基于原子级厚度MoS2薄膜的仿视网膜成像集成器件可控制备研究

Retina-like imaging sensor is promising for panoramic imaging and artificial vision, etc. However, the current research can not meet the requirements of flexible, spherical conformal, spatial variable resolution imaging at same time, yet. The atomically thin MoS2 film has great potential due to its unique structure and excellent properties. Unfortunately, it still suffers from many problems: poor quality and uniformity of continuous MoS2 film, difficulty in precise control of spherical device distribution, low resolution of the integrated device based photodetector and resistive random access memory. Thus, this project will focus on the controllable fabrication of integrated retina-like imaging devices based on atomically thin MoS2 film. In details, we will study the controllable preparation of large-area high-quality MoS2 thin film, explore the method of performance control of MoS2 thin film devices. According to the requirements of spherical conformal distribution and spatial variable resolution imaging characteristics, we will design the structure of flexible imaging devices, and develop the efficient fabrication process for retina-like imaging devices based on spherical decomposition, planar devices preparation, flexible substrate clipping, peeling, transfer printing and spherical splicing. And then, the design, preparation and packaging technology of integrated devices based on photodetector and resistance memory will be explored. The sucessful implementation of this project will strongly promote the wide application of atomically thin MoS2 film in optical imaging and artificial vision, and pave the way for the design and fabrication of relevant flexible spherical devices.
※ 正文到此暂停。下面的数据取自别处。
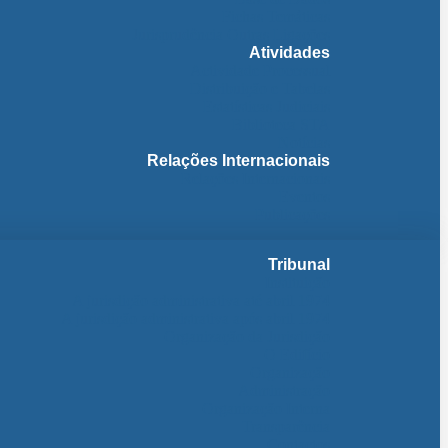
Fichas Temáticas
Jurisprudência Outras Ligações
Atividades
Actividade Processual
Distribuição e Tabelas
Estatísticas Judiciais
Biblioteca STA
Notícias
Relações Internacionais
Relações Internacionais
Eventos
Publicações
Tribunal
Instituição
A jurisdição administrativa até abril 1974
A jurisdição administrativa após abril 1974
Organização da Jurisdição
O Edifício
Organização
Administração
Organização Interna
Transparência
Contactos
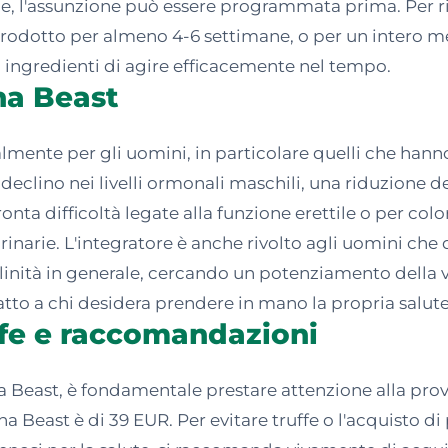
le, l'assunzione può essere programmata prima. Per risu
odotto per almeno 4-6 settimane, o per un intero mes
i ingredienti di agire efficacemente nel tempo.
ha Beast
lmente per gli uomini, in particolare quelli che hanno
declino nei livelli ormonali maschili, una riduzione d
fronta difficoltà legate alla funzione erettile o per c
 urinarie. L'integratore è anche rivolto agli uomini ch
olinità in generale, cercando un potenziamento della 
tto a chi desidera prendere in mano la propria salute 
ffe e raccomandazioni
a Beast, è fondamentale prestare attenzione alla pro
pha Beast è di 39 EUR. Per evitare truffe o l'acquisto d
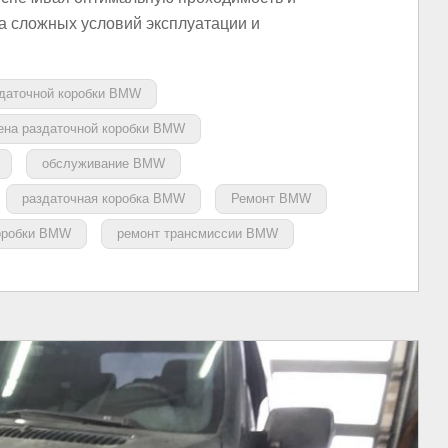
за сложных условий эксплуатации и
здаточной коробки BMW
ена раздаточной коробки BMW
обслуживание BMW
раздаточная коробка BMW
Ремонт BMW
коробки BMW
ремонт трансмиссии BMW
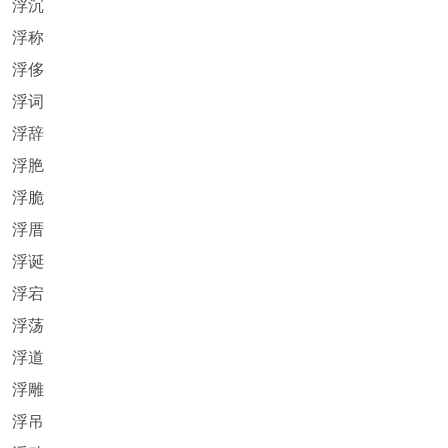
浮沉
浮称
浮侈
浮词
浮辞
浮脃
浮脆
浮厝
浮诞
浮宕
浮荡
浮道
浮雕
浮吊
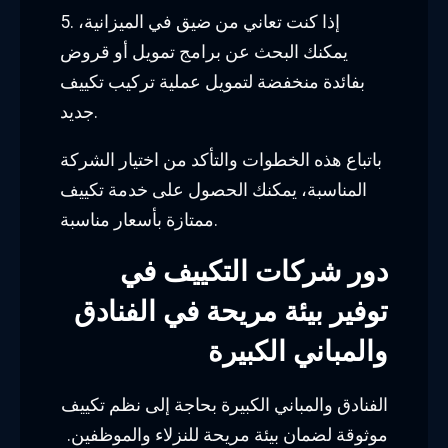
5. إذا كنت تعاني من ضيق في الميزانية،
يمكنك البحث عن برامج تمويل أو قروض
بفائدة منخفضة لتمويل عملية تركيب تكييف
جديد.
باتباع هذه الخطوات والتأكد من اختيار الشركة
المناسبة، يمكنك الحصول على خدمة تكييف
ممتازة بأسعار مناسبة.
دور شركات التكييف في
توفير بيئة مريحة في الفنادق
والمباني الكبيرة
الفنادق والمباني الكبيرة بحاجة إلى نظم تكييف
موثوقة لضمان بيئة مريحة للنزلاء والموظفين.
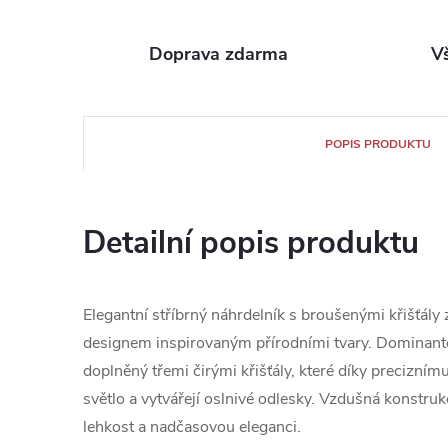
Doprava zdarma
V
POPIS PRODUKTU
Detailní popis produktu
Elegantní stříbrný náhrdelník s broušenými křišťá
designem inspirovaným přírodními tvary. Dominanto
doplněný třemi čirými křišťály, které díky precizní
světlo a vytvářejí oslnivé odlesky. Vzdušná konstru
lehkost a nadčasovou eleganci.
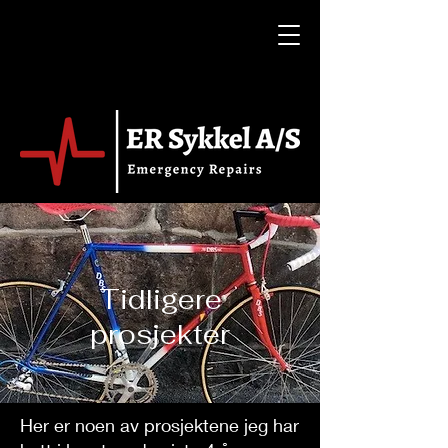
Tidligere
prosjekter
Her er noen av prosjektene jeg har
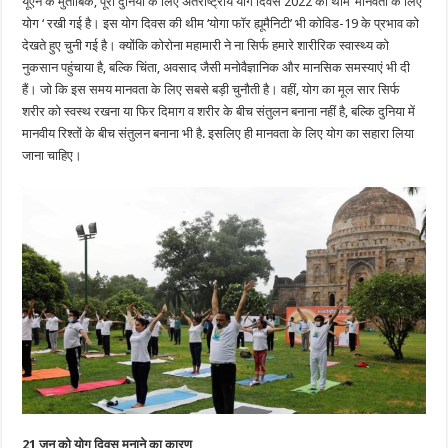
यूएन के मुताबिक, पूरी दुनिया के लिए अंतर्राष्ट्रीय योग दिवस 2022 की थीम ‘मानवता के लिए
योग ‘ रखी गई है। इस योग दिवस की थीम ‘योगा फॉर ह्यूमैनिटी’ भी कोविड-19 के प्रभाव को
देखते हुए चुनी गई है। क्योंकि कोरोना महामारी ने ना सिर्फ हमारे शारीरिक स्वास्थ्य को
नुकसान पहुंचाया है, बल्कि चिंता, अवसाद जैसी मनोवैज्ञानिक और मानसिक समस्याएं भी दी
हैं। जो कि इस समय मानवता के लिए सबसे बड़ी चुनौती है। वहीं, योग का मूल सार सिर्फ
शरीर को स्वस्थ रखना या फिर दिमाग व शरीर के बीच संतुलन बनाना नहीं है, बल्कि दुनिया में
मानवीय रिश्तों के बीच संतुलन बनाना भी है. इसलिए ही मानवता के लिए योग का सहारा लिया
जाना चाहिए।
21 जून को योग दिवस मनाने का कारण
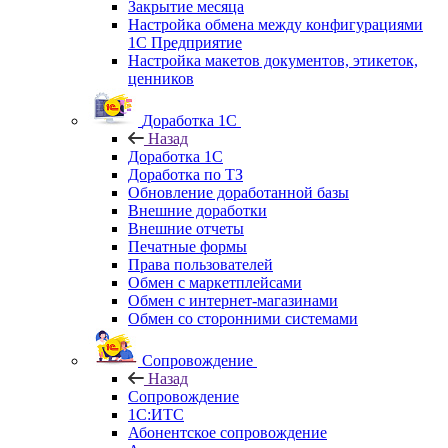
Закрытие месяца
Настройка обмена между конфигурациями
1С Предприятие
Настройка макетов документов, этикеток,
ценников
Доработка 1С
Назад
Доработка 1С
Доработка по ТЗ
Обновление доработанной базы
Внешние доработки
Внешние отчеты
Печатные формы
Права пользователей
Обмен с маркетплейсами
Обмен с интернет-магазинами
Обмен со сторонними системами
Сопровождение
Назад
Сопровождение
1C:ИТС
Абонентское сопровождение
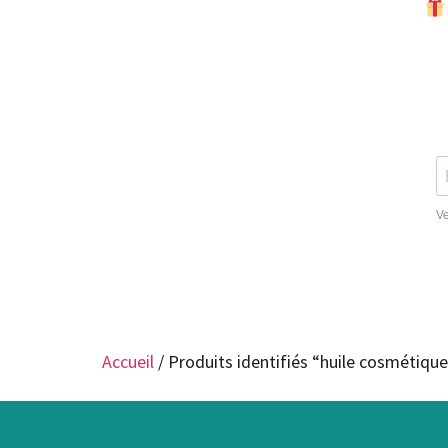
Accueil
/ Produits identifiés “huile cosmétiqu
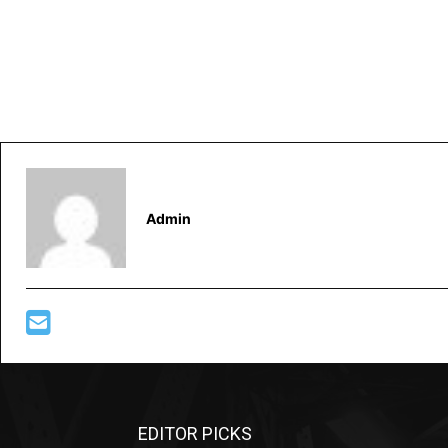
Admin
EDITOR PICKS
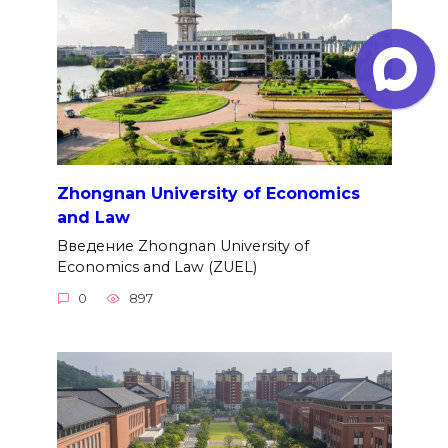
Zhongnan University of Economics
and Law
Введение Zhongnan University of
Economics and Law (ZUEL)
0
897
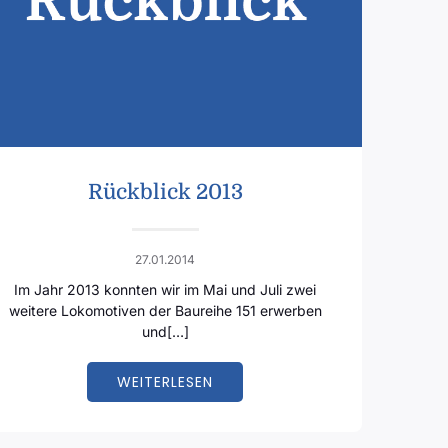
Rückblick 2013
27.01.2014
Im Jahr 2013 konnten wir im Mai und Juli zwei
weitere Lokomotiven der Baureihe 151 erwerben
und[…]
WEITERLESEN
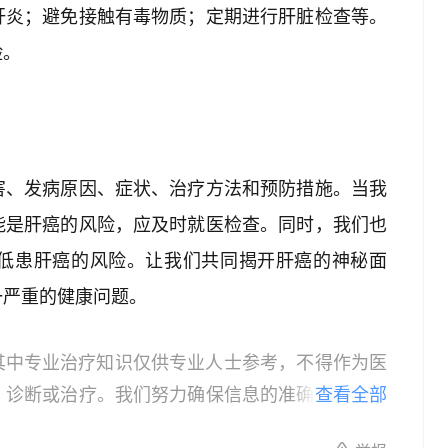
肝炎；避免接触有毒物质；定期进行肝脏检查等。
险。
害、发病原因、症状、治疗方法和预防措施。当我
能是肝癌的风险，应及时就医检查。同时，我们也
低患肝癌的风险。让我们共同揭开肝癌的神秘面
一严重的健康问题。
其中专业治疗知识仅供专业人士参考，不得作为医
、诊断或治疗。我们努力确保信息的准确性，但本
查看全部
所有个体的特定健康状况。读者在做出任何健康决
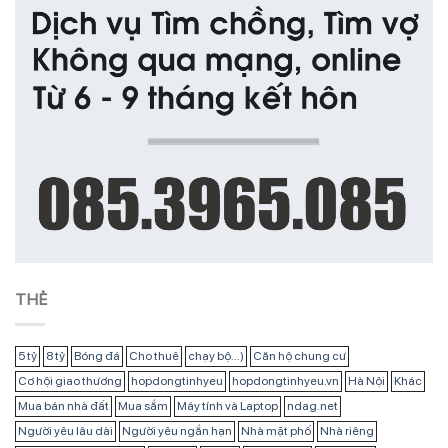
THẺ
5 tỷ
8 tỷ
Bóng đá
Cho thuê
chạy bộ...)
Căn hộ chung cư
Cơ hội giao thương
hopdongtinhyeu
hopdongtinhyeu.vn
Hà Nội
Khác
Mua bán nhà đất
Mua sắm
Máy tính và Laptop
ndag.net
Người yêu lâu dài
Người yêu ngắn hạn
Nhà mặt phố
Nhà riêng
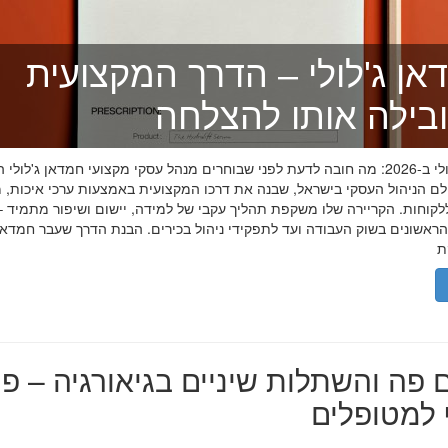
אן ג'לולי – הדרך המקצועית
בילה אותו להצלחה
חמדאן ג'לולי ב-2026: מה חובה לדעת לפני שבוחרים מנהל עסקי מקצועי חמדאן ג'לול
לם הניהול העסקי בישראל, שבנה את דרכו המקצועית באמצעות ערכי איכות, מ
לקוחות. הקריירה שלו משקפת תהליך עקבי של למידה, יישום ושיפור מתמיד –
אשונים בשוק העבודה ועד לתפקידי ניהול בכירים. הבנת הדרך שעבר חמדאן ג
 פה והשתלות שיניים בגיאורגיה – פת
למטופלים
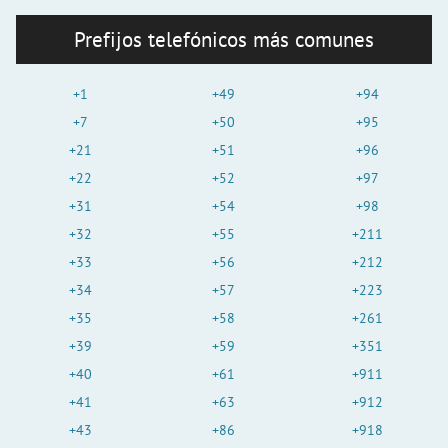
Prefijos telefónicos más comunes
+1
+49
+94
+7
+50
+95
+21
+51
+96
+22
+52
+97
+31
+54
+98
+32
+55
+211
+33
+56
+212
+34
+57
+223
+35
+58
+261
+39
+59
+351
+40
+61
+911
+41
+63
+912
+43
+86
+918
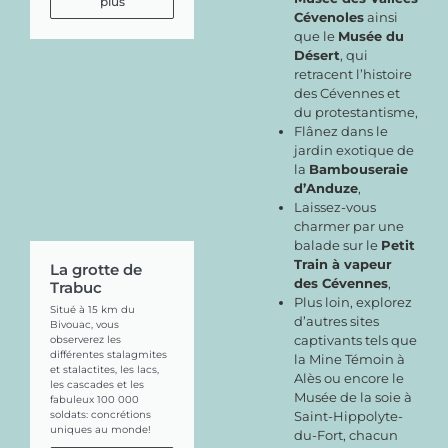
plus
Cévenoles
ainsi
que le
Musée du
Désert
, qui
retracent l’histoire
des Cévennes et
du protestantisme,
Flânez dans le
jardin exotique de
la
Bambouseraie
d’Anduze
,
Laissez-vous
charmer par une
balade sur le
Petit
Train à vapeur
La grotte de
des Cévennes
,
Trabuc
Plus loin, explorez
Situé à 15 km du
d’autres sites
Bivouac, vous
captivants tels que
observerez les
différentes stalagmites
la Mine Témoin à
et stalactites, les lacs,
Alès ou encore le
les cascades et les
Musée de la soie à
fabuleux 100 000
Saint-Hippolyte-
soldats: concrétions
uniques au monde!
du-Fort, chacun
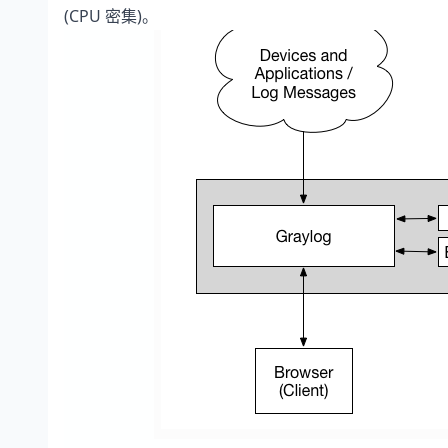
(CPU 密集)。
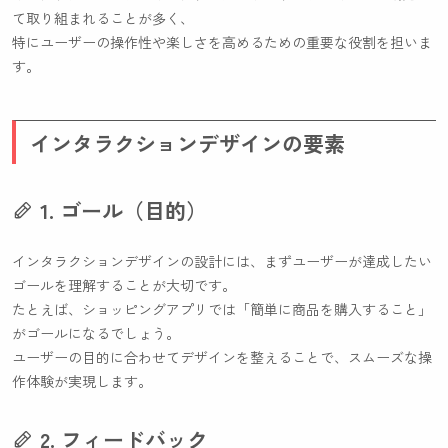
て取り組まれることが多く、
特にユーザーの操作性や楽しさを高めるための重要な役割を担いま
す。
インタラクションデザインの要素
1. ゴール（目的）
インタラクションデザインの設計には、まずユーザーが達成したい
ゴールを理解することが大切です。
たとえば、ショッピングアプリでは「簡単に商品を購入すること」
がゴールになるでしょう。
ユーザーの目的に合わせてデザインを整えることで、スムーズな操
作体験が実現します。
2. フィードバック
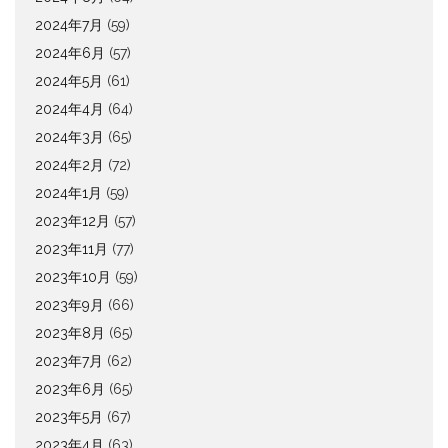
2024年7月
(59)
2024年6月
(57)
2024年5月
(61)
2024年4月
(64)
2024年3月
(65)
2024年2月
(72)
2024年1月
(59)
2023年12月
(57)
2023年11月
(77)
2023年10月
(59)
2023年9月
(66)
2023年8月
(65)
2023年7月
(62)
2023年6月
(65)
2023年5月
(67)
2023年4月
(63)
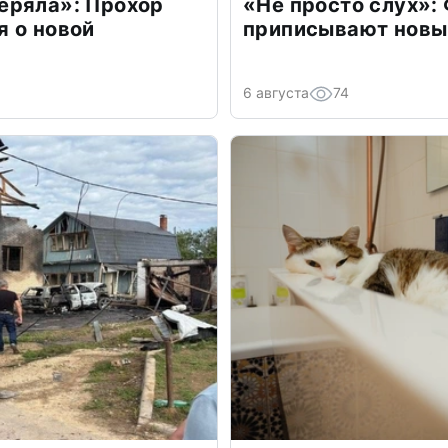
еряла»: Прохор
«Не просто слух»:
 о новой
приписывают новы
6 августа
74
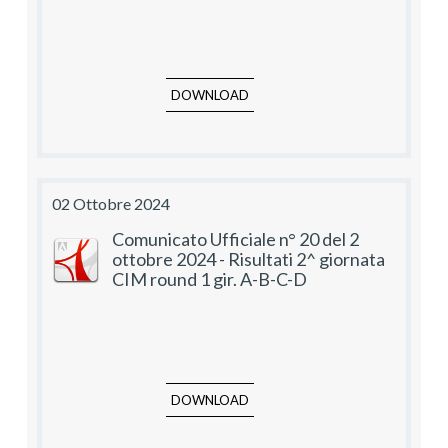
DOWNLOAD
02 Ottobre 2024
Comunicato Ufficiale n° 20 del 2
ottobre 2024 - Risultati 2^ giornata
CIM round 1 gir. A-B-C-D
DOWNLOAD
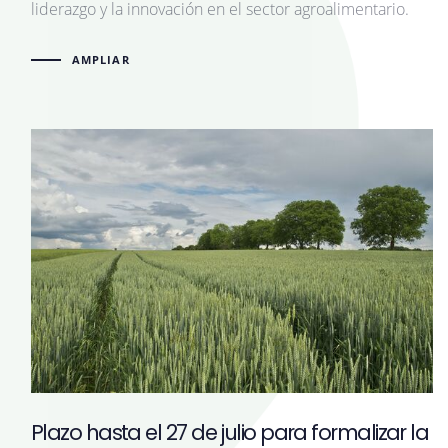
liderazgo y la innovación en el sector agroalimentario.
AMPLIAR
Plazo hasta el 27 de julio para formalizar la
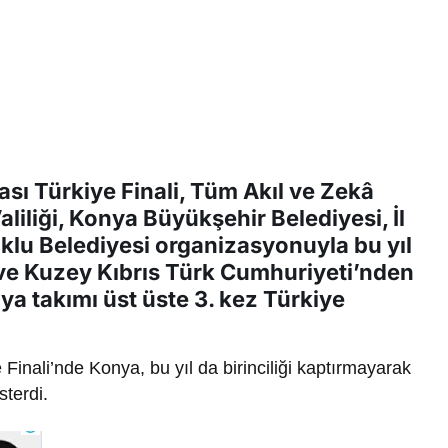
ası Türkiye Finali, Tüm Akıl ve Zekâ
iliği, Konya Büyükşehir Belediyesi, İl
klu Belediyesi organizasyonuyla bu yıl
ve Kuzey Kıbrıs Türk Cumhuriyeti’nden
a takımı üst üste 3. kez Türkiye
Finali’nde Konya, bu yıl da birinciliği kaptırmayarak
terdi.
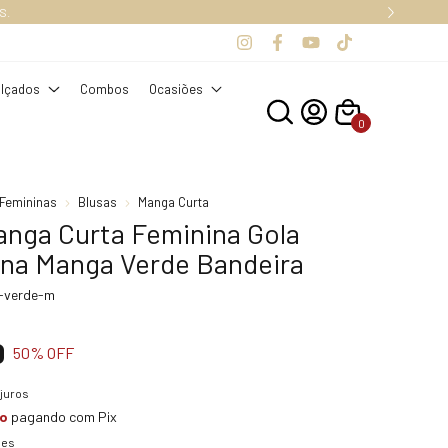
S.
lçados
Combos
Ocasiões
0
Femininas
Blusas
Manga Curta
anga Curta Feminina Gola
 na Manga Verde Bandeira
-verde-m
0
50
% OFF
juros
to
pagando com Pix
hes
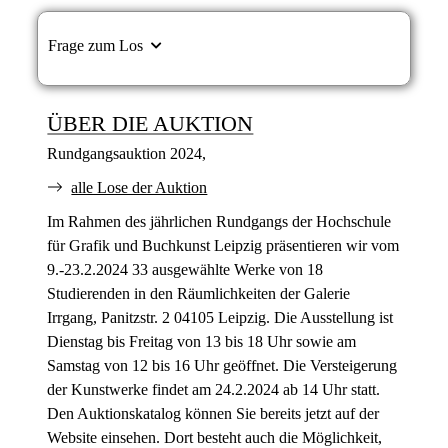
Frage zum Los
ÜBER DIE AUKTION
Rundgangsauktion 2024,
alle Lose der Auktion
Im Rahmen des jährlichen Rundgangs der Hochschule
für Grafik und Buchkunst Leipzig präsentieren wir vom
9.-23.2.2024 33 ausgewählte Werke von 18
Studierenden in den Räumlichkeiten der Galerie
Irrgang, Panitzstr. 2 04105 Leipzig. Die Ausstellung ist
Dienstag bis Freitag von 13 bis 18 Uhr sowie am
Samstag von 12 bis 16 Uhr geöffnet. Die Versteigerung
der Kunstwerke findet am 24.2.2024 ab 14 Uhr statt.
Den Auktionskatalog können Sie bereits jetzt auf der
Website einsehen. Dort besteht auch die Möglichkeit,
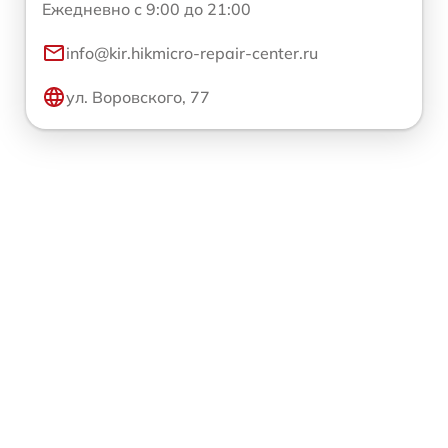
Ежедневно с 9:00 до 21:00
info@kir.hikmicro-repair-center.ru
ул. Воровского, 77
仿视网膜成像传感器在全景成像、人工视觉等领域具有广阔前景，而现有研究均无法同时满足柔性、球面共形、空间变分辨率成像等要求。原子级厚度MoS2薄膜因其独特结构和优异特性呈现巨大潜力，但依然存在薄膜质量差、球面器件分布难以精确控制、分辨率低等问题。因此，本项目将围绕基于原子级厚度MoS2薄膜的仿视网膜成像集成器件可控制备开展研究。探究MoS2薄膜高质量大面积沉积技术与薄膜器件性能调控方法；针对球面共形和空间变分辨率成像要求，设计球面环形分布的MoS2柔性光探测成像器件结构，开发基于球面分解-平面器件制备-柔性基底剪裁、剥离、转印与球面拼接的仿视网膜成像器件高效制备工艺，实现球面像元分布的精确控制；并进一步研究光探测与阻变存储器件高密度垂直堆叠集成与封装工艺。本项目的开展将有力推动原子级厚度MoS2薄膜在光探测成像与人工视觉等领域的广泛应用，同时为相关柔性球面器件的设计与制造提供指导与参考。

仿视网膜光电成像器件因其大视场、空间变分辨率成像等特点在航天遥感与军事装备等领域具有广泛应用前景。然而，传统刚性硅基结构与柔性曲面共形需求矛盾突出。原子级厚度 MoS2薄膜因其超薄结构与优异特性在曲面共形集成器件中呈现出巨大应用潜力，但依然面临薄膜质量差、大面积制备困难等问题。为此，本项目提出了基于原子级厚度MoS2薄膜的仿视网膜光电成像集成器件及其制备方法。重点开展的研究工作包括：提出了一种基于电化学剥离的高质量大面积原子级厚度MoS2薄膜制备工艺，揭示了薄膜的掺杂、表面修饰、空位引入以及异质结构建等措施对 MoS2薄膜能带结构、光学性质及电子输运特性的作用机制，实现薄膜器件光探测器制备与性能调控，光响应率达到1000 A/W，响应时间小于 100μs，通过基底剪裁-转移-拼接实现了球面共形器件阵列的可控制备。提出并制备了具有典型双极开关特性的AgBiI4忆阻器，实现了高开关比(>10000)，超低工作电压(0.16 V)，长数据保持(>10000 s)，灵活性和良好的弯曲稳定性。结合各向异性二维材料（BP、MoTe2）及其异质结，构建了宽光谱响应的偏振光电探测器（响应范围520nm-1500nm），自驱动模式下响应带宽达1.3kHZ，偏振消光比达到2.09。基于本项目，取得了一系列原创性的成果，以第一或通讯作者发表期刊论文4篇，申请发明专利3项（已授权2项），本项目的实施为曲面共形成像器件的研究开辟了新思路，对促进二维材料光探测器件的发展具有重要推动作用。